Octopus, Greek Grilled Serves 8

Place octopus, 2 c water, vinegar, bay leaves, 2 tsp oregano, s&p in large pot. Cook over med to med-lo heat at slow simmer for 45-50 min until skirt (part between tentacles and body, yields to tip of knife. Depending on size, it may need to cook up to 40 min longer. Remove octopus and let it rest on a plate. Save 1/2 c cooking liquid. In medium sauté pan, heat oil over med heat. Sauté onions and tomatoes until onions are tender crisp, about 5 min. Stir in remaining oregano. Season w s&p.

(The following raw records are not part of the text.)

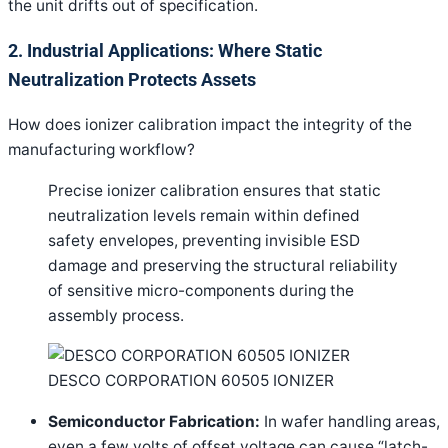
the unit drifts out of specification.
2. Industrial Applications: Where Static
Neutralization Protects Assets
How does ionizer calibration impact the integrity of the
manufacturing workflow?
Precise ionizer calibration ensures that static
neutralization levels remain within defined
safety envelopes, preventing invisible ESD
damage and preserving the structural reliability
of sensitive micro-components during the
assembly process.
DESCO CORPORATION 60505 IONIZER
Semiconductor Fabrication:
In wafer handling areas,
even a few volts of offset voltage can cause “latch-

Set aside. Heat grill to medium high and brush w oil. Brush cooked octopus with oil and briefly grill until char marks appear and the thinnest parts are crisp, about 5 min on each side. Remove to carving board and cut into 2-inch pieces. Put in bowl w tomato/onion mix, drizzle w 1/2 c cooking liquid and juice of lemon. Drizzle w more olive oil and serve w lemon wedges.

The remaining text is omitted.